◆ TASK TO COMPLETE:
Write the entries out again exactly as they stand, but without the pictures.

(ENTRIES PROVIDED)

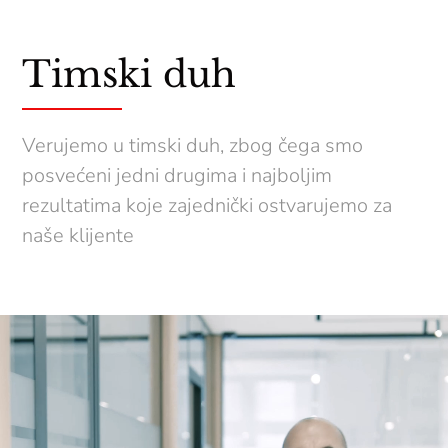
Timski duh
Verujemo u timski duh, zbog čega smo
posvećeni jedni drugima i najboljim
rezultatima koje zajednički ostvarujemo za
naše klijente
Прегледач
видео
записа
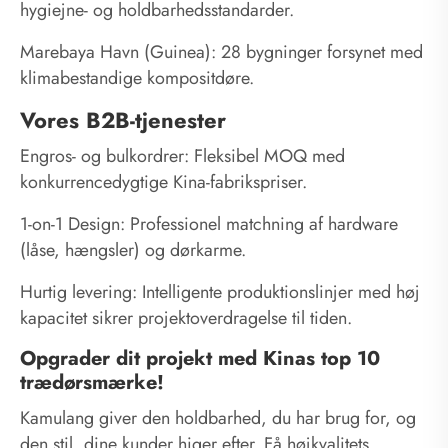
hygiejne- og holdbarhedsstandarder.
Marebaya Havn (Guinea): 28 bygninger forsynet med
klimabestandige kompositdøre.
Vores B2B-tjenester
Engros- og bulkordrer: Fleksibel MOQ med
konkurrencedygtige Kina-fabrikspriser.
1-on-1 Design: Professionel matchning af hardware
(låse, hængsler) og dørkarme.
Hurtig levering: Intelligente produktionslinjer med høj
kapacitet sikrer projektoverdragelse til tiden.
Opgrader dit projekt med Kinas top 10
trædørsmærke!
Kamulang giver den holdbarhed, du har brug for, og
den stil, dine kunder higer efter. Få højkvalitets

(End ENTRIES PROVIDED)

◆ WRITTEN SOLUTION:
Timski duh
Verujemo u timski duh, zbog čega smo
posvećeni jedni drugima i najboljim
rezultatima koje zajednički ostvarujemo za
naše klijente
Прегледач
видео
записа
hygiejne- og holdbarhedsstandarder.
Marebaya Havn (Guinea): 28 bygninger forsynet med
klimabestandige kompositdøre.
Vores B2B-tjenester
Engros- og bulkordrer: Fleksibel MOQ med
konkurrencedygtige Kina-fabrikspriser.
1-on-1 Design: Professionel matchning af hardware
(låse, hængsler) og dørkarme.
Hurtig levering: Intelligente produktionslinjer med høj
kapacitet sikrer projektoverdragelse til tiden.
Opgrader dit projekt med Kinas top 10
trædørsmærke!
Kamulang giver den holdbarhed, du har brug for, og
den stil, dine kunder higer efter. Få højkvalitets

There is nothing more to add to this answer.